Your objective> Leave out the pictures and repeat every record exactly.

Saved entries>
#####

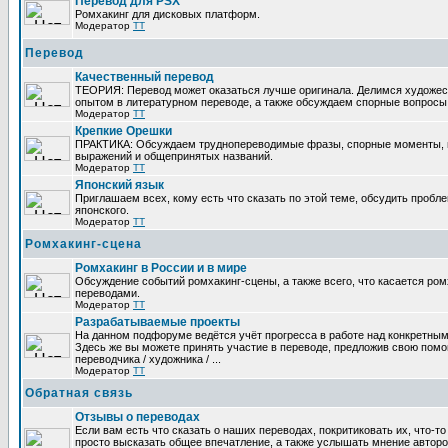
Перевод для PSX
Ромхакинг для дисковых платформ.
Модератор
TT
Перевод
Качественный перевод
ТЕОРИЯ: Перевод может оказаться лучше оригинала. Делимся художе
опытом в литературном переводе, а также обсуждаем спорные вопросы 
Модератор
TT
Крепкие Орешки
ПРАКТИКА: Обсуждаем труднопереводимые фразы, спорные моменты, 
выражений и общепринятых названий.
Модератор
TT
Японский язык
Приглашаем всех, кому есть что сказать по этой теме, обсудить пробл
японского.
Модератор
TT
Ромхакинг-сцена
Ромхакинг в России и в мире
Обсуждение событий ромхакинг-сцены, а также всего, что касается ромх
переводами.
Модератор
TT
Разрабатываемые проекты
На данном подфоруме ведётся учёт прогресса в работе над конкретным
Здесь же вы можете принять участие в переводе, предложив свою помощ
переводчика / художника / ...
Модератор
TT
Обратная связь
Отзывы о переводах
Если вам есть что сказать о наших переводах, покритиковать их, что-т
просто высказать общее впечатление, а также услышать мнение авторо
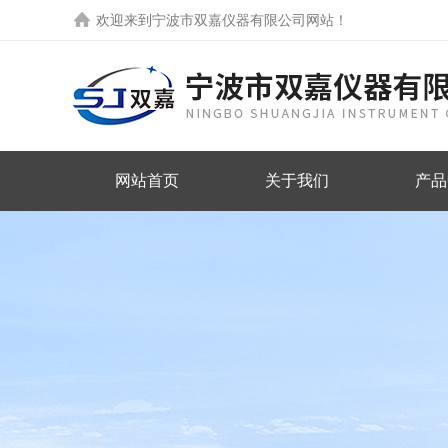
欢迎来到
宁波市双嘉仪器有限公司网站
！
网站首页
关于我们
产品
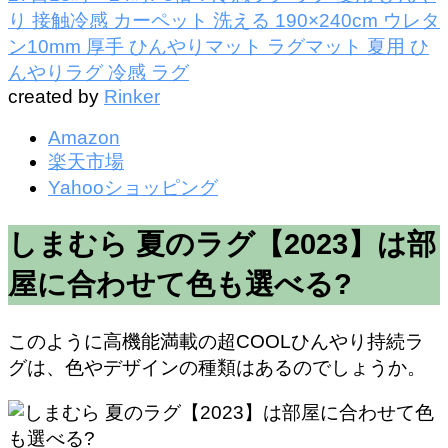
り 接触冷感 カーペット 洗える 190×240cm ウレタ
ン10mm 厚手 ひんやりマット ラグマット 夏用 ひ
んやりラグ 冷感 ラグ
created by
Rinker
Amazon
楽天市場
Yahooショッピング
しまむら 夏のラグ【2023】は部
屋に合わせて色も選べる?
このように高機能満載の超COOLひんやり持続ラ
グは、色やデザインの種類はあるのでしょうか。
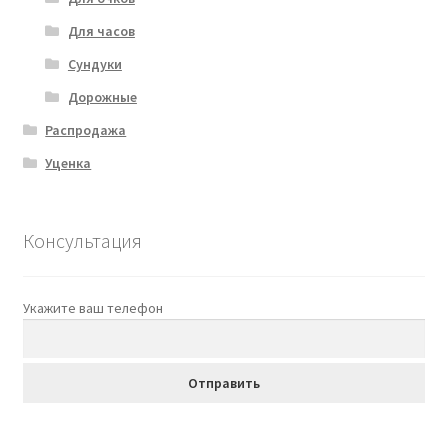
Для часов
Сундуки
Дорожные
Распродажа
Уценка
Консультация
Укажите ваш телефон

#####

Task solution>
Перевод для PSX
Ромхакинг для дисковых платформ.
Модератор
TT
Перевод
Качественный перевод
ТЕОРИЯ: Перевод может оказаться лучше оригинала. Делимся художе
опытом в литературном переводе, а также обсуждаем спорные вопросы 
Модератор
TT
Крепкие Орешки
ПРАКТИКА: Обсуждаем труднопереводимые фразы, спорные моменты, 
выражений и общепринятых названий.
Модератор
TT
Японский язык
Приглашаем всех, кому есть что сказать по этой теме, обсудить пробл
японского.
Модератор
TT
Ромхакинг-сцена
Ромхакинг в России и в мире
Обсуждение событий ромхакинг-сцены, а также всего, что касается ромх
переводами.
Модератор
TT
Разрабатываемые проекты
На данном подфоруме ведётся учёт прогресса в работе над конкретным
Здесь же вы можете принять участие в переводе, предложив свою помощ
переводчика / художника / ...
Модератор
TT
Обратная связь
Отзывы о переводах
Если вам есть что сказать о наших переводах, покритиковать их, что-т
просто высказать общее впечатление, а также услышать мнение авторо
欢迎来到
宁波市双嘉仪器有限公司网站
！
网站首页
关于我们
产品
り 接触冷感 カーペット 洗える 190×240cm ウレタ
ン10mm 厚手 ひんやりマット ラグマット 夏用 ひ
んやりラグ 冷感 ラグ
created by
Rinker
Amazon
楽天市場
Yahooショッピング
しまむら 夏のラグ【2023】は部
屋に合わせて色も選べる?
このように高機能満載の超COOLひんやり持続ラ
グは、色やデザインの種類はあるのでしょうか。
Для часов
Сундуки
Дорожные
Распродажа
Уценка
Консультация
Укажите ваш телефон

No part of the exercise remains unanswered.